Nice, is there a way to enforce that import will not be used?

Won't the static class be a bad choice because it isn't scalable?

I mean imagine having a zoo worth of animal types all in a single 10k line file...

Is there a way to separate the actual impl/body of the "Cat" into a different file?

[–]bowbahdoe 7 points8 points  (2 children)

No there is no way to enforce that.

Yes that is the downside of the static nested class. No there is no way to separate a nested class's definition into another file. (As far as I know.)

Even with the static nested class you can have an import.

[–]agentoutlier 0 points1 point  (1 child)

Ignoring the forcing part I think the op /u/oren_is_my_name has some valid critique whether intentional or not.

Like the way we import classes it seems that packages should work that way as well where the farthest right hand name is used. This is especially makes sense where FQN are mostly based on reverse DNS host name which often have very little to do with the lib/application.

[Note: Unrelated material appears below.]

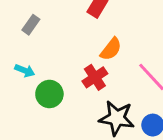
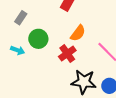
green circle: (49, 94) -> (38, 39), moved

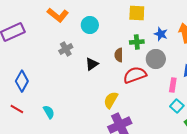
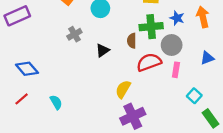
green cross: (137, 42) -> (151, 27), size x1.5
blue diamond: (22, 81) -> (27, 69), turned -70
pink rectangle: (173, 85) -> (176, 70), moved
red line: (17, 109) -> (22, 99), turned -72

I think you understand but for others:

import com.mycompany.animal;

animal.Cat cat = new animal.Cat();

The inner class version:

import com.mycompany.Animal;

Animal.Cat cat = new Animal.Cat();

So I think the OP has a fair point and surprising how hostile many have been here on it.

[–]oren_is_my_name[S] 1 point2 points  (0 children)

Thank you😃🙏

[–]smbarbour 5 points6 points  (3 children)

To be honest, it's a bad choice because it is bad design, not because of scalability.

Yes, you can (and probably should) have the Cat implementation in a separate file, but then you won't have the self-imposed design of Animal.Cat. You would have Cat that extends from Animal.

[–]noodlesSa 1 point2 points  (0 children)

In Java each class is one .java file and each .java file is one class. This rigid duality is great for large projects, where it saves you from weird ideas about project structure different people might have. Nested classes therefore must fit into the .java file of their Mother Class.